A poster of the MisEducation of Bindu.

Despite the show’s stereotypical characterisations (terribly strict desi mums warding off b-o-y-z, and, gasp, s-e-x), what works in favour of Never Have I Ever is the way teenage angst has been made relatable. And, of course, the central character played with supreme sass by Maitreyi Ramakrishnan, who makes us both want to shake Devi and root for her.

There’s no doubt that the show’s creators were always going for the broad brush-stroke-y sitcom tone, given the genre. Never have we ever seen a brown teenage girl as keen to have her bones jumped, even if she doesn’t quite know what exactly it entails. Nuance? What’s that? Regardless, the soaring popularity of Devi has proved that young people like her can now get their own show, and run with it. Given the most tightly closed gates of American entertainment, where race is such a huge factor when it comes to choice and access, this leading-from-the-front representation can be seen as a step up: remember the long lines of confused ABCDs that would pop up in film and TV to canned laughter, only to stay strictly on the periphery? Finally, the brown girls are in the ring, tra la la la. In the next season, maybe there will be complexity.

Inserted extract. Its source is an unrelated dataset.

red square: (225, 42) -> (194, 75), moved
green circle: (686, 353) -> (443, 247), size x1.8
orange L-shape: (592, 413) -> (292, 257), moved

Nuance, and a lovely delicacy, can refresh the same theme if it’s another kind of work altogether. There’s nothing generic about Alice Wu’s film The Half Of It, which premiered on Netflix just a week before the Kaling show. In the lead is the quiet, observant, nerdy (yes, she’s that girl who makes money by writing term papers for other students) Chinese-American Ellie Chu. The Half Of It has been labelled a queer coming-of-age film, but to me, the queerness is not a starting point: it is a gradual discovery of self. You don’t look at Ellie Chu as “that queer girl”. You look at her as a young girl who is instantly drawn to Aster, another young girl who seems to have the same affinity to the written word as she does. You also see Ellie’s fortifying friendship with high-school classmate Paul, the inarticulate jock who asks her to help him woo Aster.

Ellie Chu, a fictional teenager on the other side of the world, lives in a movie, but her story makes us feel. The pain and the rapture of young love, of growing up, and finding who you really are. All of it, even if it is in the half of it.